ASHIKA Network では異常終了を検知して自動で立ち上げ直しますので、落ちたまま朝を迎えることはありません。そのうえで、スクリプト側も次の2つだけ気をつけておくと安定します。
- 外と通信するところは必ず
tryで囲む。1回の失敗で全部が止まらないようにする - 途中経過をファイルかDBに書く。立ち上げ直したときに、続きから始められるようにする
import time
while True:
try:
do_work()
except Exception as e:
print("失敗しました:", e)
time.sleep(60)
ログの見かた
print() で出した内容は、ブラウザの画面にそのまま流れます。動いているかどうかを見るだけなら、これで足ります。

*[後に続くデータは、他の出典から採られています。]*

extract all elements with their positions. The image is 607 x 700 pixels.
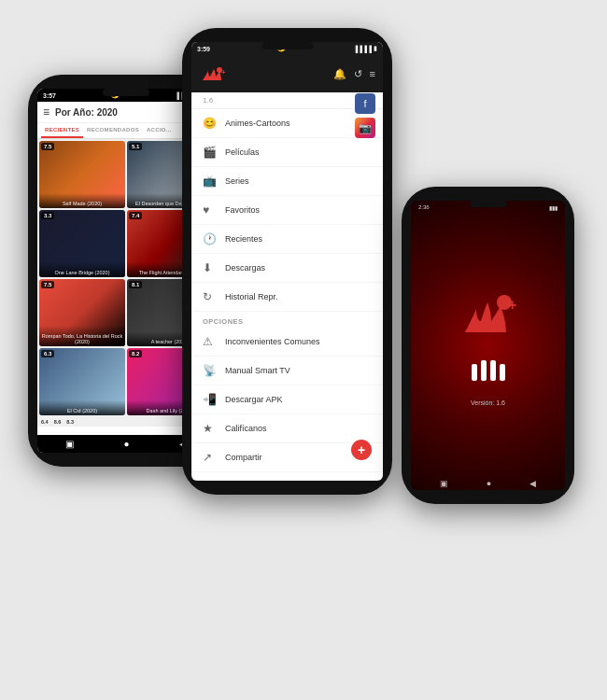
menu-inconvenientes[interactable]: ⚠ Inconvenientes Comunes — [191, 328, 383, 357]
rating-8: 8.2 — [129, 350, 142, 357]
loading-bars — [472, 360, 505, 381]
right-logo: + — [456, 286, 521, 342]
rating-5: 7.5 — [41, 281, 54, 288]
facebook-icon: f — [363, 98, 366, 109]
rating-3: 3.3 — [41, 212, 54, 219]
options-section-header: Opciones — [191, 312, 383, 328]
recientes-label: Recientes — [225, 234, 262, 244]
animes-label: Animes-Cartoons — [225, 119, 290, 128]
calificanos-label: Califícanos — [225, 424, 267, 433]
back-icon-r[interactable]: ◀ — [529, 479, 536, 488]
home-icon-r[interactable]: ▣ — [440, 479, 448, 488]
menu-calificanos[interactable]: ★ Califícanos — [191, 414, 383, 443]
title-1: Self Made (2020) — [39, 193, 125, 208]
social-buttons: f 📷 — [355, 93, 375, 138]
title-7: El Cid (2020) — [39, 400, 125, 415]
home-icon[interactable]: ▣ — [65, 439, 74, 449]
time-left: 3:57 — [43, 92, 56, 99]
menu-peliculas[interactable]: 🎬 Películas — [191, 138, 383, 167]
compartir-label: Compartir — [225, 453, 262, 462]
notch — [103, 89, 149, 96]
inconvenientes-label: Inconvenientes Comunes — [225, 337, 320, 346]
tab-recomendados[interactable]: RECOMENDADOS — [83, 123, 143, 138]
favoritos-label: Favoritos — [225, 205, 260, 215]
historial-label: Historial Repr. — [225, 292, 278, 301]
inconvenientes-icon: ⚠ — [203, 335, 218, 348]
battery-m: ▮ — [374, 45, 377, 52]
movie-card-5[interactable]: 7.5 Rompan Todo, La Historia del Rock (2… — [39, 279, 125, 346]
favoritos-icon: ♥ — [203, 203, 218, 217]
header-icons: 🔔 ↺ ≡ — [333, 68, 375, 80]
instagram-button[interactable]: 📷 — [355, 118, 375, 138]
refresh-icon[interactable]: ↺ — [354, 68, 362, 80]
menu-recientes[interactable]: 🕐 Recientes — [191, 225, 383, 254]
series-label: Series — [225, 176, 249, 186]
notch-right — [470, 201, 507, 207]
tab-recientes[interactable]: RECIENTES — [41, 123, 83, 138]
middle-app-header: + 🔔 ↺ ≡ — [191, 55, 383, 92]
movie-card-3[interactable]: 3.3 One Lane Bridge (2020) — [39, 210, 125, 277]
menu-series[interactable]: 📺 Series — [191, 167, 383, 196]
tab-accio[interactable]: ACCIO... — [143, 123, 176, 138]
title-3: One Lane Bridge (2020) — [39, 262, 125, 277]
peliculas-icon: 🎬 — [203, 146, 218, 159]
hamburger-menu[interactable]: ≡ — [43, 105, 49, 119]
svg-text:+: + — [221, 68, 225, 77]
calificanos-icon: ★ — [203, 422, 218, 435]
rating-4: 7.4 — [129, 212, 142, 219]
bar-2 — [481, 360, 487, 381]
page-title-left: Por Año: 2020 — [55, 107, 198, 118]
title-5: Rompan Todo, La Historia del Rock (2020) — [39, 326, 125, 346]
rating-1: 7.5 — [41, 143, 54, 150]
circle-icon[interactable]: ● — [123, 439, 129, 449]
smarttv-icon: 📡 — [203, 364, 218, 377]
notch-middle — [261, 42, 313, 49]
battery-right: ▮▮▮ — [549, 204, 558, 211]
middle-phone: 3:59 🌙 ▐▐▐▐ ▮ + 🔔 ↺ — [182, 28, 392, 495]
plus-button[interactable]: + — [351, 440, 372, 460]
time-right: 2:36 — [418, 204, 430, 211]
right-phone: 2:36 ▮▮▮ + Versión: 1.6 ▣ ● ◀ — [402, 187, 574, 504]
time-middle: 3:59 — [197, 46, 210, 52]
rating-b3: 8.3 — [64, 418, 76, 426]
version-text: Versión: 1.6 — [471, 399, 505, 406]
rating-b1: 6.4 — [39, 418, 50, 426]
descargas-icon: ⬇ — [203, 261, 218, 274]
bottom-nav-right: ▣ ● ◀ — [420, 476, 556, 490]
instagram-icon: 📷 — [359, 122, 372, 134]
middle-phone-screen: 3:59 🌙 ▐▐▐▐ ▮ + 🔔 ↺ — [191, 42, 383, 481]
movie-card-7[interactable]: 6.3 El Cid (2020) — [39, 348, 125, 415]
rating-2: 5.1 — [129, 143, 142, 150]
signal-m: ▐▐▐▐ — [353, 46, 372, 52]
menu-descargas[interactable]: ⬇ Descargas — [191, 254, 383, 283]
rating-b2: 8.6 — [52, 418, 64, 426]
menu-historial[interactable]: ↻ Historial Repr. — [191, 283, 383, 312]
peliculas-label: Películas — [225, 147, 260, 157]
recientes-icon: 🕐 — [203, 232, 218, 245]
rating-7: 6.3 — [41, 350, 54, 357]
bar-1 — [472, 364, 477, 381]
apk-label: Descargar APK — [225, 395, 283, 404]
movie-card-1[interactable]: 7.5 Self Made (2020) — [39, 141, 125, 208]
side-menu: 1.6 😊 Animes-Cartoons 🎬 Películas 📺 Seri… — [191, 92, 383, 481]
bar-3 — [490, 360, 496, 381]
menu-favoritos[interactable]: ♥ Favoritos — [191, 196, 383, 225]
bar-4 — [500, 364, 505, 381]
notification-icon[interactable]: 🔔 — [333, 68, 346, 80]
menu-icon-m[interactable]: ≡ — [370, 68, 375, 79]
animes-icon: 😊 — [203, 117, 218, 130]
descargas-label: Descargas — [225, 263, 265, 273]
svg-text:+: + — [508, 297, 516, 313]
circle-icon-r[interactable]: ● — [487, 479, 491, 488]
menu-apk[interactable]: 📲 Descargar APK — [191, 385, 383, 414]
smarttv-label: Manual Smart TV — [225, 366, 290, 375]
logo: + — [199, 63, 225, 85]
series-icon: 📺 — [203, 175, 218, 188]
status-icons-m: ▐▐▐▐ ▮ — [353, 45, 377, 52]
logo-icon: + — [199, 63, 225, 85]
facebook-button[interactable]: f — [355, 93, 375, 114]
historial-icon: ↻ — [203, 290, 218, 303]
rating-6: 8.1 — [129, 281, 142, 288]
compartir-icon: ↗ — [203, 451, 218, 464]
menu-smarttv[interactable]: 📡 Manual Smart TV — [191, 357, 383, 385]
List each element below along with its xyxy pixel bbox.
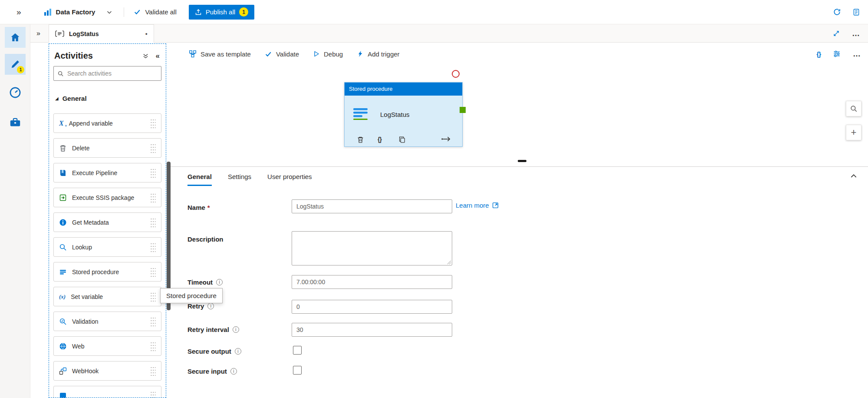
activity-item-web[interactable]: Web [53,336,161,356]
activities-search[interactable] [53,66,161,81]
activity-item-stored-procedure[interactable]: Stored procedure [53,262,161,282]
collapse-properties-icon[interactable] [850,172,858,180]
collapse-activities-icon[interactable]: « [156,52,160,60]
tab-more-icon[interactable]: … [852,29,860,38]
drag-grip[interactable] [150,242,156,252]
retry-input[interactable] [292,300,452,314]
activity-item-get-metadata[interactable]: Get Metadata [53,212,161,232]
author-nav-item[interactable]: 1 [5,54,26,75]
drag-grip[interactable] [150,168,156,178]
activity-item-set-variable[interactable]: (x) Set variable [53,287,161,306]
canvas-more-icon[interactable]: … [853,50,861,59]
tab-logstatus[interactable]: LogStatus ● [49,24,154,43]
panel-resize-handle[interactable] [518,160,526,162]
info-icon[interactable]: i [233,326,239,333]
resize-corner-icon[interactable] [447,260,451,264]
drag-grip[interactable] [150,366,156,376]
toolbox-icon [9,116,21,129]
validate-button[interactable]: Validate [265,50,299,58]
stored-procedure-node[interactable]: Stored procedure LogStatus {} [344,82,463,147]
info-icon[interactable]: i [207,303,214,309]
section-general[interactable]: ◢ General [55,95,166,102]
app-title[interactable]: Data Factory [56,8,95,16]
save-as-template-button[interactable]: Save as template [189,50,251,58]
code-view-icon[interactable]: {} [816,50,821,58]
description-textarea[interactable] [292,231,452,265]
publish-icon [195,9,202,16]
activity-item-webhook[interactable]: WebHook [53,361,161,381]
expand-panel-icon[interactable]: » [36,30,40,37]
tab-general[interactable]: General [187,167,212,186]
activity-item-execute-ssis-package[interactable]: Execute SSIS package [53,188,161,207]
info-icon[interactable]: i [216,279,223,285]
canvas-zoom-fit-button[interactable] [846,101,861,116]
learn-more-link[interactable]: Learn more [456,202,499,209]
drag-grip[interactable] [150,218,156,227]
home-icon [10,32,21,43]
drag-grip[interactable] [150,317,156,326]
settings-sliders-icon[interactable] [833,50,841,58]
secure-input-checkbox[interactable] [293,366,302,375]
clone-node-icon[interactable] [398,136,406,143]
home-nav-item[interactable] [5,27,26,48]
drag-grip[interactable] [150,292,156,302]
left-rail: 1 [0,24,30,398]
lookup-icon [59,243,67,251]
timeout-input[interactable] [292,275,452,289]
chevron-down-icon[interactable] [106,9,112,15]
drag-grip[interactable] [150,119,156,128]
canvas-zoom-in-button[interactable]: + [846,125,861,140]
secure-output-checkbox[interactable] [293,346,302,355]
secure-output-label: Secure outputi [187,348,241,355]
retry-label: Retryi [187,302,214,310]
publish-all-button[interactable]: Publish all 1 [189,5,254,20]
validate-all-button[interactable]: Validate all [134,8,176,16]
tab-settings[interactable]: Settings [228,167,251,186]
info-icon[interactable]: i [230,368,237,375]
top-header: » Data Factory Validate all Publish all … [0,0,868,24]
search-icon [57,70,64,77]
drag-grip[interactable] [150,391,156,398]
author-count-badge: 1 [17,66,24,73]
refresh-icon[interactable] [833,8,841,16]
add-output-arrow-icon[interactable] [441,136,451,142]
retry-interval-input[interactable] [292,323,452,337]
stored-procedure-icon [59,268,67,276]
activity-item-partial[interactable] [53,386,161,398]
expand-diagonal-icon[interactable] [833,30,840,37]
drag-grip[interactable] [150,193,156,202]
debug-button[interactable]: Debug [313,50,343,58]
drag-grip[interactable] [150,342,156,351]
monitor-nav-item[interactable] [5,82,26,103]
manage-nav-item[interactable] [5,112,26,133]
unsaved-dot-icon: ● [145,32,148,36]
activity-item-append-variable[interactable]: X+ Append variable [53,113,161,133]
node-code-icon[interactable]: {} [378,136,381,143]
collapse-categories-icon[interactable] [142,53,149,59]
activity-item-execute-pipeline[interactable]: Execute Pipeline [53,163,161,182]
search-icon [850,105,858,113]
tab-user-properties[interactable]: User properties [267,167,312,186]
collapse-menu-icon[interactable]: » [16,7,21,17]
drag-grip[interactable] [150,267,156,277]
node-header[interactable]: Stored procedure [345,83,462,96]
activity-item-delete[interactable]: Delete [53,138,161,158]
name-input[interactable] [292,199,452,213]
activity-list: X+ Append variable Delete Execute Pipeli… [53,113,161,398]
delete-node-icon[interactable] [357,136,364,143]
required-asterisk: * [207,204,210,211]
drag-grip[interactable] [150,143,156,153]
activity-item-lookup[interactable]: Lookup [53,237,161,257]
add-trigger-button[interactable]: Add trigger [357,50,399,58]
add-trigger-label: Add trigger [368,50,399,58]
pipeline-canvas[interactable] [166,65,868,166]
info-icon[interactable]: i [235,348,241,355]
activity-item-validation[interactable]: Validation [53,312,161,331]
validation-error-indicator[interactable] [452,70,460,78]
node-name: LogStatus [380,111,410,118]
get-metadata-icon [59,219,67,226]
output-connector[interactable] [460,107,466,113]
discard-all-icon[interactable] [852,8,860,16]
activities-panel: Activities « ◢ General X+ Append variabl… [49,43,166,398]
search-activities-input[interactable] [67,70,158,77]
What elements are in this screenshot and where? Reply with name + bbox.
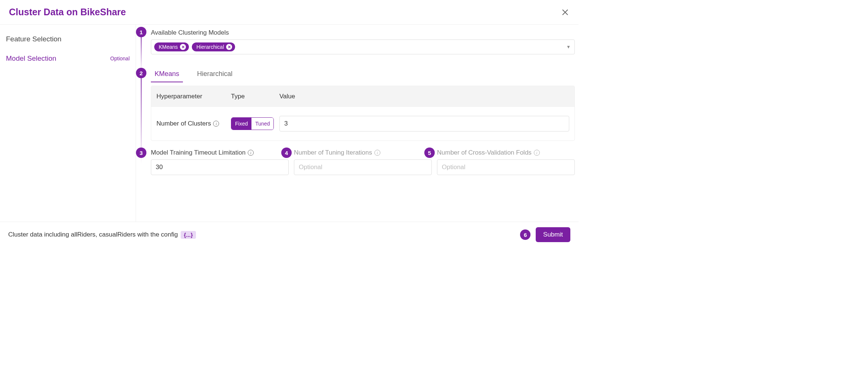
info-icon[interactable]: i [534,150,540,156]
dialog-header: Cluster Data on BikeShare [0,0,579,25]
iterations-input[interactable] [294,159,432,175]
folds-label-text: Number of Cross-Validation Folds [437,149,532,156]
footer-summary-text: Cluster data including allRiders, casual… [8,231,178,238]
folds-label: Number of Cross-Validation Folds i [437,149,575,156]
footer-summary: Cluster data including allRiders, casual… [8,231,196,239]
sidebar-item-model-selection[interactable]: Model Selection Optional [6,51,130,70]
footer-actions: 6 Submit [520,227,570,242]
table-header-row: Hyperparameter Type Value [151,86,574,107]
step-badge-4: 4 [281,148,292,158]
info-icon[interactable]: i [248,150,254,156]
timeout-input[interactable] [151,159,289,175]
tab-kmeans[interactable]: KMeans [151,67,183,82]
model-chip-kmeans: KMeans ✕ [154,42,189,51]
step-badge-2: 2 [136,68,146,78]
chip-label: Hierarchical [196,44,224,50]
param-iterations: 4 Number of Tuning Iterations i [294,149,432,175]
col-header-hyperparameter: Hyperparameter [156,93,231,100]
clusters-value-input[interactable] [279,116,569,131]
hyperparameter-table: Hyperparameter Type Value Number of Clus… [151,86,575,141]
section-model-config: 2 KMeans Hierarchical Hyperparameter Typ… [136,67,575,141]
timeout-label-text: Model Training Timeout Limitation [151,149,245,156]
step-badge-1: 1 [136,27,146,37]
col-header-type: Type [231,93,279,100]
step-badge-3: 3 [136,148,146,158]
toggle-fixed[interactable]: Fixed [231,118,251,130]
toggle-tuned[interactable]: Tuned [251,118,273,130]
available-models-label: Available Clustering Models [151,29,575,37]
hp-type-toggle: Fixed Tuned [231,117,279,130]
dialog-footer: Cluster data including allRiders, casual… [0,222,579,247]
tab-hierarchical[interactable]: Hierarchical [193,67,236,82]
sidebar-item-label: Model Selection [6,54,56,63]
sidebar-item-optional-tag: Optional [110,56,130,61]
model-tabs: KMeans Hierarchical [151,67,575,83]
close-icon[interactable] [561,8,570,17]
iterations-label: Number of Tuning Iterations i [294,149,432,156]
timeout-label: Model Training Timeout Limitation i [151,149,289,156]
section-available-models: 1 Available Clustering Models KMeans ✕ H… [136,27,575,54]
submit-button[interactable]: Submit [536,227,570,242]
sidebar-item-feature-selection[interactable]: Feature Selection [6,31,130,51]
chevron-down-icon[interactable]: ▼ [566,44,571,50]
hyperparameter-name: Number of Clusters i [156,120,231,127]
sidebar: Feature Selection Model Selection Option… [0,25,136,225]
chip-label: KMeans [159,44,178,50]
chip-remove-icon[interactable]: ✕ [180,44,186,50]
step-connector [141,37,142,71]
info-icon[interactable]: i [213,121,219,127]
config-chip[interactable]: {...} [181,231,196,239]
chip-remove-icon[interactable]: ✕ [226,44,232,50]
hp-name-text: Number of Clusters [156,120,211,127]
available-models-select[interactable]: KMeans ✕ Hierarchical ✕ ▼ [151,39,575,54]
info-icon[interactable]: i [374,150,380,156]
table-row: Number of Clusters i Fixed Tuned [151,107,574,140]
main-panel: 1 Available Clustering Models KMeans ✕ H… [136,25,579,225]
folds-input[interactable] [437,159,575,175]
hp-value-cell [279,116,569,131]
model-chip-hierarchical: Hierarchical ✕ [192,42,235,51]
param-timeout: 3 Model Training Timeout Limitation i [151,149,289,175]
training-params-row: 3 Model Training Timeout Limitation i 4 … [136,149,575,175]
sidebar-item-label: Feature Selection [6,35,61,43]
col-header-value: Value [279,93,569,100]
fixed-tuned-toggle: Fixed Tuned [231,117,274,130]
iterations-label-text: Number of Tuning Iterations [294,149,372,156]
page-title: Cluster Data on BikeShare [9,7,126,18]
dialog-body: Feature Selection Model Selection Option… [0,25,579,225]
step-badge-6: 6 [520,229,530,240]
param-folds: 5 Number of Cross-Validation Folds i [437,149,575,175]
step-badge-5: 5 [424,148,435,158]
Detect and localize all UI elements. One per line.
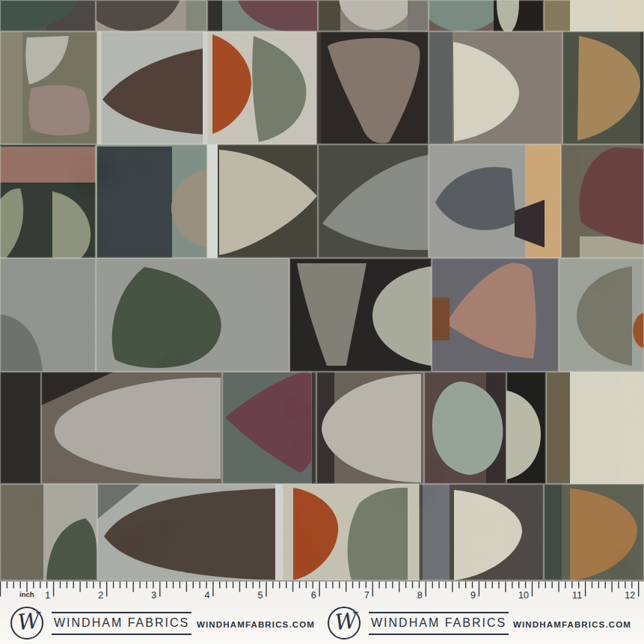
ruler-number: 1	[45, 590, 50, 601]
ruler-number: 9	[470, 590, 476, 601]
brand-group-left: W WINDHAM FABRICS	[10, 607, 191, 640]
fabric-swatch-page: 123456789101112inch W WINDHAM FABRICS WI…	[0, 0, 644, 644]
ruler-number: 6	[311, 590, 316, 601]
brand-wordmark: WINDHAM FABRICS	[369, 612, 509, 635]
ruler-number: 12	[625, 590, 635, 601]
fabric-print	[0, 0, 644, 580]
ruler-number: 3	[151, 590, 156, 601]
windham-logo-icon: W	[328, 607, 361, 640]
ruler-number: 8	[417, 590, 423, 601]
ruler-number: 7	[364, 590, 369, 601]
ruler-unit-label: inch	[19, 590, 34, 598]
ruler-number: 2	[98, 590, 103, 601]
ruler-number: 11	[572, 590, 582, 601]
ruler-number: 10	[518, 590, 529, 601]
brand-url: WINDHAMFABRICS.COM	[197, 620, 315, 629]
ruler: 123456789101112inch	[0, 580, 644, 602]
ruler-number: 5	[258, 590, 263, 601]
windham-logo-icon: W	[10, 607, 43, 640]
logo-letter: W	[332, 610, 357, 634]
logo-letter: W	[15, 610, 40, 634]
ruler-number: 4	[204, 590, 209, 601]
brand-strip: W WINDHAM FABRICS WINDHAMFABRICS.COM W W…	[0, 602, 644, 644]
brand-wordmark: WINDHAM FABRICS	[52, 612, 191, 635]
brand-group-right: W WINDHAM FABRICS	[328, 607, 509, 640]
brand-url: WINDHAMFABRICS.COM	[513, 620, 631, 629]
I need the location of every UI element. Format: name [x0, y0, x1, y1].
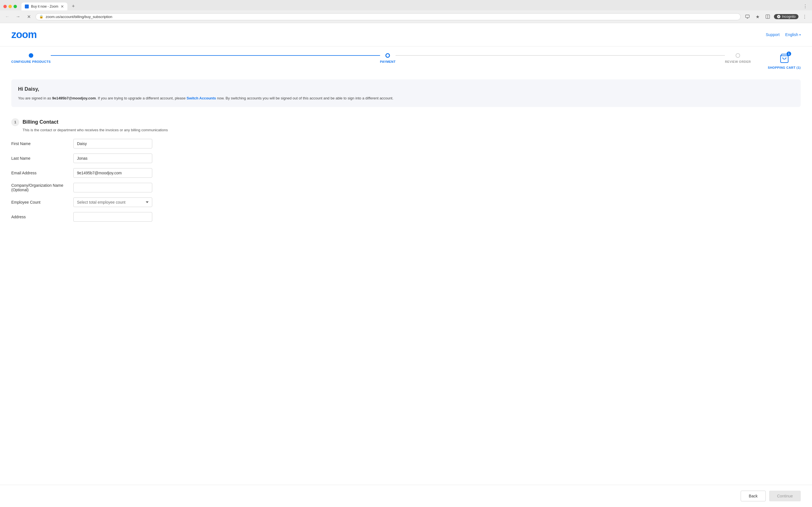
section-title: Billing Contact — [22, 119, 58, 125]
close-window-button[interactable] — [3, 5, 7, 8]
employee-count-label: Employee Count — [11, 200, 73, 205]
email-label: Email Address — [11, 171, 73, 175]
last-name-input[interactable] — [73, 154, 152, 163]
shopping-cart-section[interactable]: 1 SHOPPING CART (1) — [768, 53, 801, 69]
email-row: Email Address — [11, 168, 801, 178]
tab-favicon — [25, 4, 29, 8]
bookmark-button[interactable]: ★ — [754, 13, 762, 20]
employee-count-row: Employee Count Select total employee cou… — [11, 198, 801, 207]
back-nav-button[interactable]: ← — [3, 13, 11, 20]
billing-contact-section: 1 Billing Contact This is the contact or… — [0, 113, 812, 244]
progress-line-1 — [51, 55, 380, 56]
info-text-after: now. By switching accounts you will be s… — [216, 96, 393, 100]
step-dot-2 — [386, 53, 390, 58]
zoom-logo[interactable]: zoom — [11, 29, 37, 41]
tab-bar: Buy it now - Zoom ✕ + ⋮ — [0, 0, 812, 10]
support-link[interactable]: Support — [766, 33, 779, 37]
browser-actions: ★ Incognito ⋮ — [744, 13, 809, 20]
language-label: English — [785, 33, 798, 37]
split-view-button[interactable] — [764, 13, 772, 20]
first-name-input[interactable] — [73, 139, 152, 149]
cast-button[interactable] — [744, 13, 751, 20]
address-input[interactable] — [73, 212, 152, 222]
info-text-middle: . If you are trying to upgrade a differe… — [96, 96, 187, 100]
minimize-window-button[interactable] — [8, 5, 12, 8]
signed-in-email: 9e1495b7@moodjoy.com — [52, 96, 96, 100]
header-nav: Support English ▾ — [766, 33, 801, 37]
section-header: 1 Billing Contact — [11, 118, 801, 126]
address-row: Address — [11, 212, 801, 222]
incognito-label: Incognito — [782, 15, 796, 18]
url-text: zoom.us/account/billing/buy_subscription — [46, 15, 112, 19]
more-tabs-button[interactable]: ⋮ — [802, 3, 809, 10]
step-payment: PAYMENT — [380, 53, 396, 63]
forward-nav-button[interactable]: → — [14, 13, 22, 20]
step-review-order: REVIEW ORDER — [725, 53, 751, 63]
last-name-label: Last Name — [11, 156, 73, 161]
traffic-lights — [3, 5, 17, 8]
last-name-row: Last Name — [11, 154, 801, 163]
step-label-3: REVIEW ORDER — [725, 60, 751, 63]
language-selector[interactable]: English ▾ — [785, 33, 801, 37]
company-label: Company/Organization Name (Optional) — [11, 183, 73, 192]
language-dropdown-arrow: ▾ — [799, 33, 801, 36]
info-text: You are signed in as 9e1495b7@moodjoy.co… — [18, 96, 794, 101]
info-text-before: You are signed in as — [18, 96, 52, 100]
progress-section: CONFIGURE PRODUCTS PAYMENT REVIEW ORDER … — [0, 47, 812, 74]
step-dot-3 — [735, 53, 740, 58]
section-number: 1 — [11, 118, 19, 126]
employee-count-select[interactable]: Select total employee count 1-10 11-50 5… — [73, 198, 152, 207]
cart-badge: 1 — [786, 52, 791, 56]
greeting-text: Hi Daisy, — [18, 85, 794, 93]
tab-close-button[interactable]: ✕ — [61, 4, 64, 9]
info-banner: Hi Daisy, You are signed in as 9e1495b7@… — [11, 79, 801, 107]
cart-icon-wrapper: 1 — [779, 53, 790, 64]
progress-steps-container: CONFIGURE PRODUCTS PAYMENT REVIEW ORDER — [11, 53, 751, 63]
browser-chrome: Buy it now - Zoom ✕ + ⋮ ← → ✕ 🔒 zoom.us/… — [0, 0, 812, 23]
first-name-row: First Name — [11, 139, 801, 149]
first-name-label: First Name — [11, 142, 73, 146]
site-header: zoom Support English ▾ — [0, 23, 812, 47]
reload-button[interactable]: ✕ — [25, 13, 33, 20]
cart-label: SHOPPING CART (1) — [768, 66, 801, 69]
active-tab[interactable]: Buy it now - Zoom ✕ — [21, 3, 67, 10]
maximize-window-button[interactable] — [13, 5, 17, 8]
step-dot-1 — [29, 53, 33, 58]
company-row: Company/Organization Name (Optional) — [11, 183, 801, 192]
address-bar-row: ← → ✕ 🔒 zoom.us/account/billing/buy_subs… — [0, 10, 812, 23]
step-label-1: CONFIGURE PRODUCTS — [11, 60, 51, 63]
step-label-2: PAYMENT — [380, 60, 396, 63]
company-input[interactable] — [73, 183, 152, 192]
incognito-badge: Incognito — [774, 14, 799, 19]
lock-icon: 🔒 — [39, 15, 43, 18]
section-description: This is the contact or department who re… — [22, 128, 801, 132]
address-bar[interactable]: 🔒 zoom.us/account/billing/buy_subscripti… — [36, 13, 741, 20]
more-menu-button[interactable]: ⋮ — [801, 13, 809, 20]
email-input[interactable] — [73, 168, 152, 178]
switch-accounts-link[interactable]: Switch Accounts — [187, 96, 216, 100]
progress-line-2 — [396, 55, 725, 56]
step-configure-products: CONFIGURE PRODUCTS — [11, 53, 51, 63]
svg-rect-0 — [746, 15, 749, 17]
address-label: Address — [11, 215, 73, 219]
new-tab-button[interactable]: + — [70, 2, 77, 10]
tab-title: Buy it now - Zoom — [31, 4, 58, 8]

長く動かすものは、時刻を一緒に出しておくと後から追いやすくなります。
import logging
logging.basicConfig(
level=logging.INFO,
format="%(asctime)s %(levelname)s %(message)s",
)
logging.info("処理を始めます")
よくあるつまずき
ModuleNotFoundError が出る
ライブラリが入っていません。requirements.txt を置いて、入れ直してください。手元で入れたものは自動では付いてきません。
文字化けする
ファイルを開くときに、文字コードを指定してください。指定しないと、環境によって読み方が変わります。
open("data.csv", encoding="utf-8")
時刻が9時間ずれる
サーバーの時計は世界標準時で動いていることがあります。日本時間で扱いたいときは、タイムゾーンを明示してください。
from datetime import datetime, timezone, timedelta
JST = timezone(timedelta(hours=9))
print(datetime.now(JST))
途中で落ちる
メモリ不足を疑ってください。大きなファイルを一度に読まず、少しずつ処理するように変えるか、構成を1つ上げるかのどちらかです。